YOUR SOLIN GENERATED RECIPE
Smoky Tofu and Oyster Mushroom Stir-fry
Sautéed firm tofu and velvety oyster mushrooms tossed in a savory liquid smoke glaze, served over a bed of crisp bok choy and protein-rich edamame.
INGREDIENTS
6 oz extra firm tofu
2 cups oyster mushrooms
0.5 cup shelled edamame
1 tbsp tamari
0.5 tsp toasted sesame oil
1 tsp liquid smoke
0.5 tsp maple syrup
1 tsp fresh ginger
2 cloves garlic
1 cup baby bok choy
0.25 tsp sea salt
0.25 tsp black pepper
PREPARATION
Drain the extra firm tofu and press it between paper towels for 10 minutes to remove excess moisture, then cut into 1-inch cubes.
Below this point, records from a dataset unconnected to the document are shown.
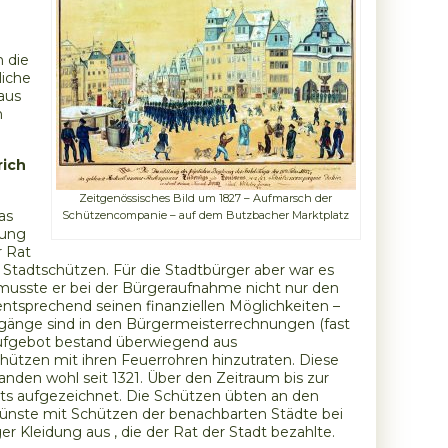
 die
liche
aus
n
rich
Zeitgenössisches Bild um 1827 – Aufmarsch der
as
Schützencompanie – auf dem Butzbacher Marktplatz
gung
r Rat
r Stadtschützen. Für die Stadtbürger aber war es
o musste er bei der Bürgeraufnahme nicht nur den
 entsprechend seinen finanziellen Möglichkeiten –
rgänge sind in den Bürgermeisterrechnungen (fast
 Aufgebot bestand überwiegend aus
ützen mit ihren Feuerrohren hinzutraten. Diese
tanden wohl seit 1321. Über den Zeitraum bis zur
chts aufgezeichnet. Die Schützen übten an den
ünste mit Schützen der benachbarten Städte bei
 Kleidung aus , die der Rat der Stadt bezahlte.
In a small bowl, whisk together the tamari, liquid smoke, maple syrup, grated ginger, and minced garlic to create the smoky glaze.
Heat the toasted sesame oil in a large non-stick skillet or wok over medium-high heat.
Add the tofu cubes to the pan and sear for 5-7 minutes, turning occasionally until the edges are golden brown and crisp.
Add the oyster mushrooms to the skillet and sauté for another 4 minutes until they soften and begin to brown.
Toss in the shelled edamame and chopped baby bok choy, cooking for 2 minutes until the greens are vibrant and slightly wilted.
Pour the smoky glaze over the mixture and toss well for 1 minute until everything is evenly coated and the sauce has thickened slightly.
Season with sea salt and black pepper before serving immediately in a large bowl.